Doch auch dieses Argument hatte das Gildengericht nicht gelten lassen. Welche Kräfte da genau bestrebt waren, sie klein zu halten, war wohl nicht bis ins letzte zu ermitteln. Aber Ragnar hatte ihr dann den Rat gegeben, die Sache nicht bis vor ein höheres Gericht zu verfolgen und durchzufechten. „Eines Tages werden die Logotheten und Schreiber des Kaisers so sehr auf dein Papier angewiesen sein, dass sie selbst für dich die Trommel rühren werden, um Lehrlinge anzuwerben!“, war er überzeugt. „Da brauchst du nur etwas Geduld. Und ich glaube daran, denn andernfalls hätte ich dir nicht für eine relativ geringe Beteiligung an deinem Gewinn mein altes Lagerhaus als Werkstatt überlassen!“
„Wofür ich Euch ewig dankbar sein werde, Ragnar.“
„Ich brauche Eure Dankbarkeit nicht, sondern bevorzuge Euer Silber. Und solange das fließt, werden wir voneinander profitieren, Evangelia.“
Evangelia - so nannte sie sich nun. Ragnar hatte ihr geraten, sich einen einheimischen, gut aussprechbaren Namen zu wählen. „Es reicht schon, dass deine Augen fremdartig erscheinen“, hatte Ragnar dazu bemerkt, „da braucht es nicht auch noch einen Namen, der so kurz und flüchtig ist, dass selbst ein Hund nicht darauf hören könnte, weil er schon verklungen ist, bevor er ins Ohr gelangt ist!“
Und so war ihre Wahl auf Evangelia gefallen, was 'Gute Nachricht' bedeutete und damit in gewisser Weise eine Art Auflehnung gegen ihr bisheriges, von schlechten Nachrichten allzu sehr geprägtes Schicksal darstellte. Evangelia – das enthielt nicht nur die einzige Silbe ihres Han-Namens, den sie sich in ihrem Herzen immer bewahren würde, schon um das Andenken an ihren Vater nicht verblassen zu lassen, sondern erinnerte auch an die vier Evangelien der Heiligen Schrift, die vom Leben und Wirken Jesu Christi berichteten und aus denen der Priester in der Kirche vorzulesen pflegte. Und in den christlichen Ländern war diese Schrift ein Synonym für das Buch an sich und stand schon damit in enger Beziehung zu ihrer Handwerkskunst der Papierherstellung.

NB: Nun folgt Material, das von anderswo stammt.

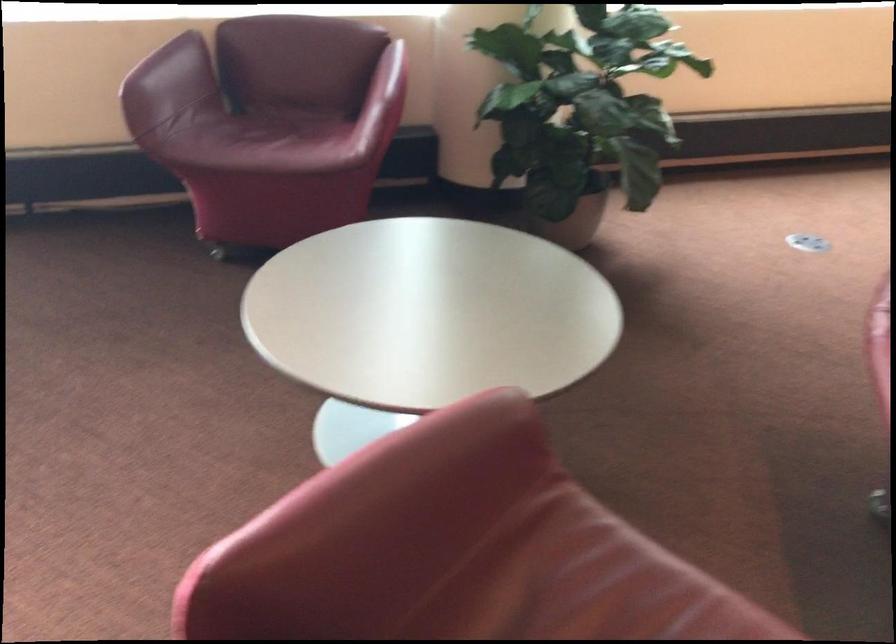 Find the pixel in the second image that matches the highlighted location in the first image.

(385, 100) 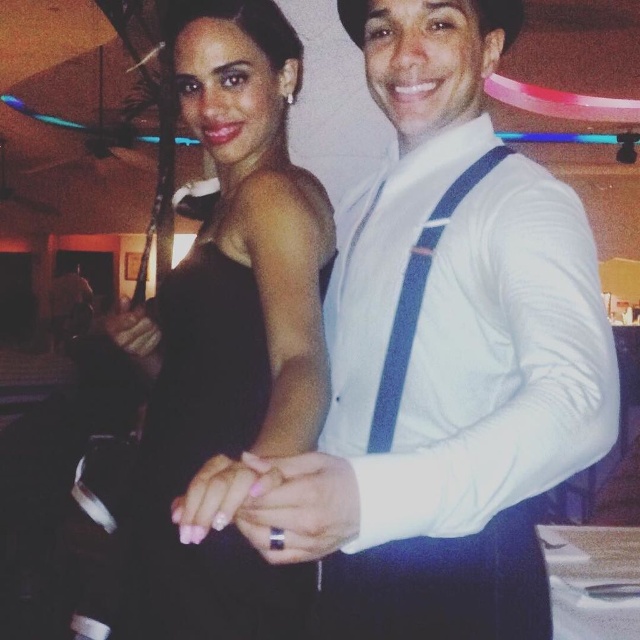 Question: Can you confirm if white satin shirt at center is positioned to the left of black satin dress at center?

Choices:
 (A) yes
 (B) no

Answer: (B)

Question: Does white satin shirt at center appear under black satin dress at center?

Choices:
 (A) no
 (B) yes

Answer: (A)

Question: Among these objects, which one is nearest to the camera?

Choices:
 (A) black satin dress at center
 (B) white satin shirt at center

Answer: (B)

Question: Which point is closer to the camera?

Choices:
 (A) white satin shirt at center
 (B) black satin dress at center

Answer: (A)

Question: Does white satin shirt at center appear on the left side of black satin dress at center?

Choices:
 (A) no
 (B) yes

Answer: (A) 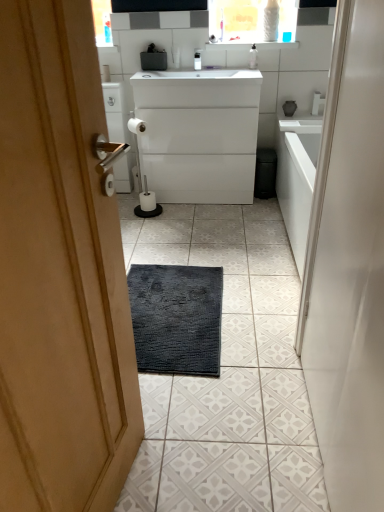 Question: Should I look upward or downward to see white glossy cabinet at center?

Choices:
 (A) up
 (B) down

Answer: (A)

Question: From the image's perspective, is white matte toilet paper at center, which is counted as the 1th toilet paper, starting from the right, beneath white glossy medicine cabinet at upper center?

Unzählige Szenen aus diesen Evangelien konnte man in den Kirchen der Stadt oder in privaten Schreinen ihrer Einwohner auf Bildern sehen. Ikonen, wie die Christen von Konstantinopel dazu sagten. Während der Islam in der bildliche Darstellung des Menschen sehr zurückhaltend war und sie weitestgehend mied, schien man im größten Reich der Christenheit genau den gegenteiligen Maximen zu folgen. Manche Bilder erfuhren selbst bereits eine Verehrung, die einem Muslim wahrscheinlich als Götzendienerei vorgekommen wäre und Li manchmal an die Ahnenschreine erinnerte, wie sie in ihrer Heimat verwendet wurden.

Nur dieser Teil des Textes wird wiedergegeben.